In my courses and as part of Software Carpentry I'm teaching more and more in IPython notebooks. One of the things I/we teach is testing, so I wondered if I could teach it in a notebook as well. With quite a lot of help from Matthias Bussonnier I got it working so I thought I'd share.
We will test a function that caluculates the GC-content of a DNA sequence. The GC-content is simply the percentage of bases in the DNA sequence that are either G's or C's. So, for example, the GC-content of 'ATTGC' is 40%.
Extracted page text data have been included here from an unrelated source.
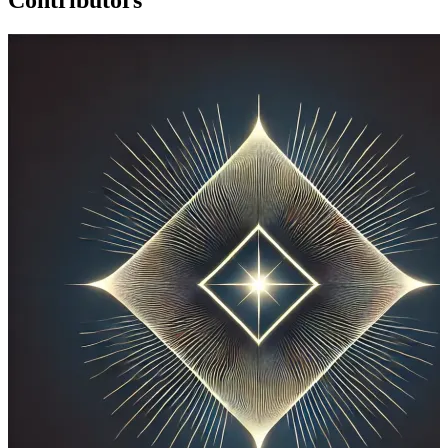
Contributors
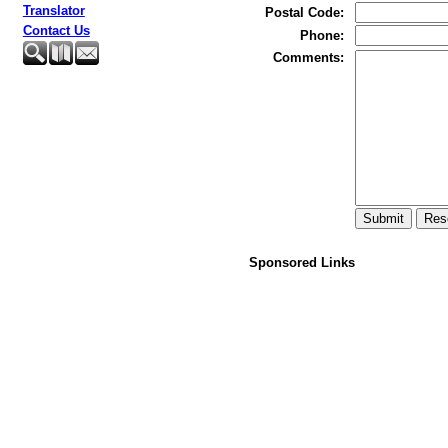
Translator
Postal Code
:
Contact Us
Phone
:
Comments
:
Sponsored Links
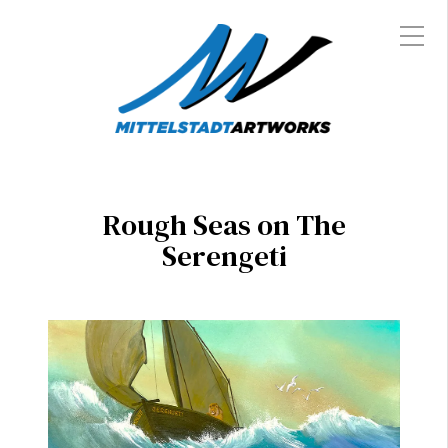
Rough Seas on The
Serengeti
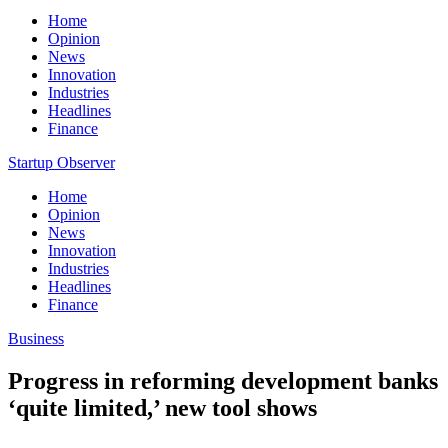
Home
Opinion
News
Innovation
Industries
Headlines
Finance
Startup Observer
Home
Opinion
News
Innovation
Industries
Headlines
Finance
Business
Progress in reforming development banks
‘quite limited,’ new tool shows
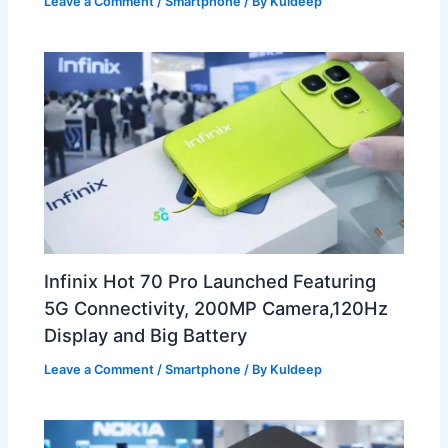
Leave a Comment
/
Smartphone
/ By
Kuldeep
Infinix Hot 70 Pro Launched Featuring
5G Connectivity, 200MP Camera,120Hz
Display and Big Battery
Leave a Comment
/
Smartphone
/ By
Kuldeep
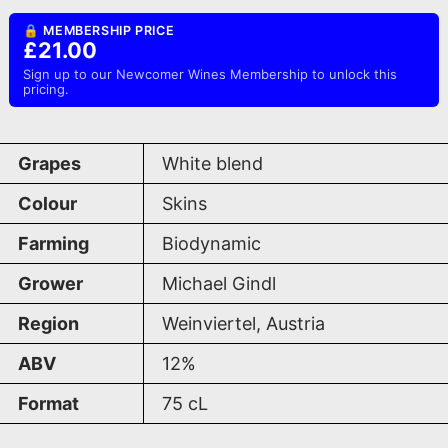
🔒 MEMBERSHIP PRICE
£21.00
Sign up to our Newcomer Wines Membership to unlock this
pricing.
Grapes
White blend
Colour
Skins
Farming
Biodynamic
Grower
Michael Gindl
Region
Weinviertel, Austria
ABV
12%
Format
75
cL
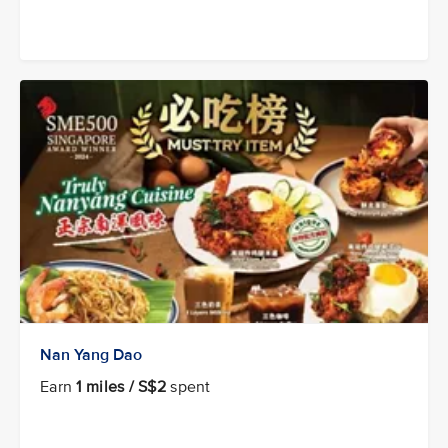
Nan Yang Dao
Earn
1 miles / S$2
spent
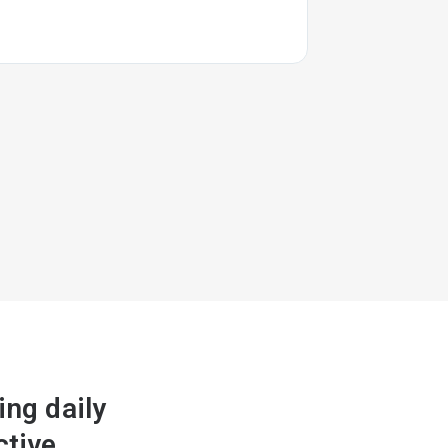
ng daily
ctive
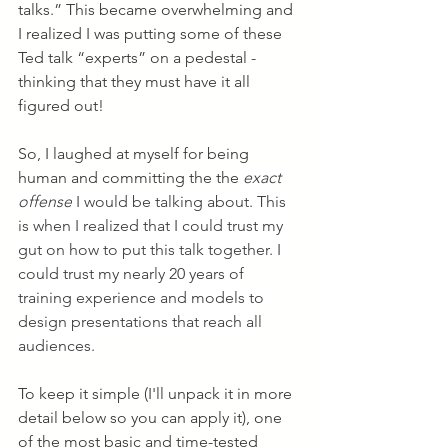
talks.” This became overwhelming and 
I realized I was putting some of these 
Ted talk “experts” on a pedestal - 
thinking that they must have it all 
figured out! 
So, I laughed at myself for being 
human and committing the the
exact 
offense
 I would be talking about. This 
is when I realized that I could trust my 
gut on how to put this talk together. I 
could trust my nearly 20 years of 
training experience and models to 
design presentations that reach all 
audiences. 
To keep it simple (I'll unpack it in more 
detail below so you can apply it), one 
of the most basic and time-tested 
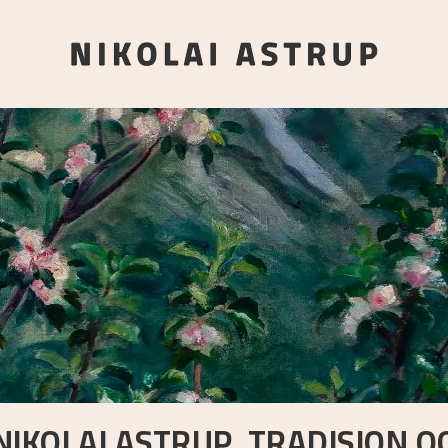
NIKOLAI ASTRUP. TRADISJON O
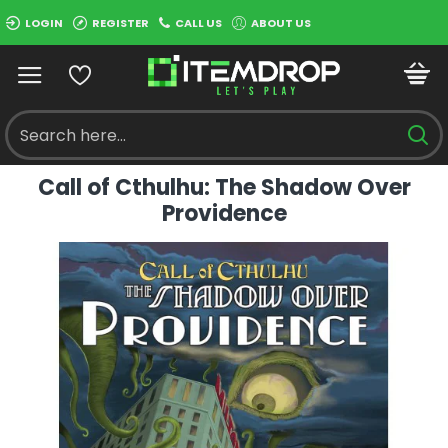
LOGIN
REGISTER
CALL US
ABOUT US
Call of Cthulhu: The Shadow Over
Providence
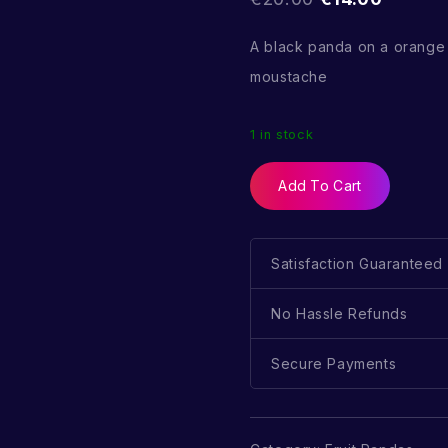
A black panda on a orange
moustache
1 in stock
Add To Cart
Satisfaction Guaranteed
No Hassle Refunds
Secure Payments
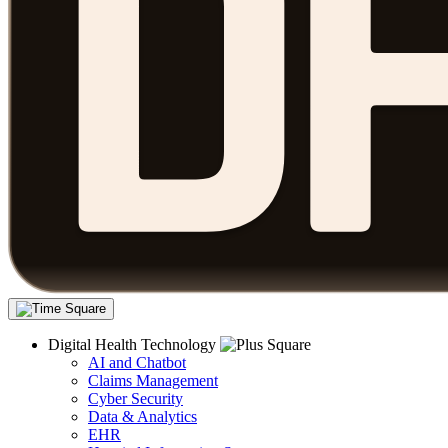
Digital Health Technology
AI and Chatbot
Claims Management
Cyber Security
Data & Analytics
EHR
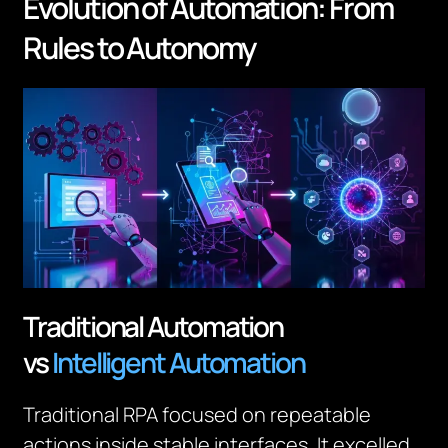
Evolution of Automation: From
Rules to Autonomy
Traditional Automation
vs
Intelligent Automation
Traditional RPA focused on repeatable
actions inside stable interfaces. It excelled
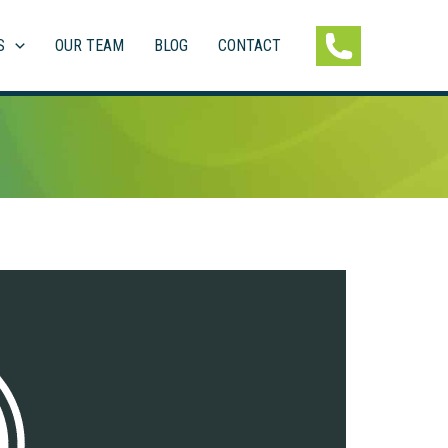
S
OUR TEAM
BLOG
CONTACT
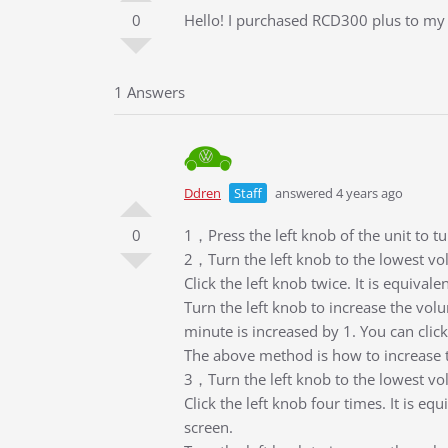
0
Hello! I purchased RCD300 plus to my S
1 Answers
Ddren
Staff
answered 4 years ago
0
1，Press the left knob of the unit to tu
2，Turn the left knob to the lowest vo
Click the left knob twice. It is equival
Turn the left knob to increase the volu
minute is increased by 1. You can click
The above method is how to increase 
3，Turn the left knob to the lowest vo
Click the left knob four times. It is eq
screen.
The function we are testing is get_gc_content()
and it takes a single
argument, which is a string represting a sequence. This function is in
a custom module called dna_analysis.py
.
We can use the %%file
magic to save a block of code to a file, so we
can use that to create the module that we're going to test.
%%file dna_analysis.py
"""Code for analyzing DNA sequences"""
from __future__ import division
def get_gc_content(seq):
"""Determine the GC content of a sequence"""
seq = seq.upper()
gc_content = 100 * (seq.count('G') + seq.count('C')) / len(seq)
return gc_content
Writing dna_analysis.py
checks to see if it returns the right value
%%file test_dna.py
from dna_analysis import get_gc_content
def test_get_gc_content_zero():
assert get_gc_content('ATTATTAAA') == 0
def test_get_gc_content_lowercase():
assert get_gc_content('atgcatgc') == 50
def test_get_gc_content_multiline():
sequence = """atta
gccg
attt
cccg"""
assert get_gc_content(sequence) == 50
Writing test_dna.py
We would normally run nosetests from the command line, so in IPython we can just call !nosetests
.
!nosetests
..F ====================================================================== FAIL: test_dna.test_get_gc_content_multiline ---------------------------------------------------------------------- Traceback (most recent call last): File "/usr/lib/python2.7/dist-packages/nose/case.py", line 197, in runTest self.test(*self.arg) File "/home/ethan/Dropbox/Teaching/ProgBiol/repo/ipynbs/test_dna.py", line 15, in test_get_gc_content_multiline assert get_gc_content(sequence) == 50 AssertionError ---------------------------------------------------------------------- Ran 3 tests in 0.018s FAILED (failures=1)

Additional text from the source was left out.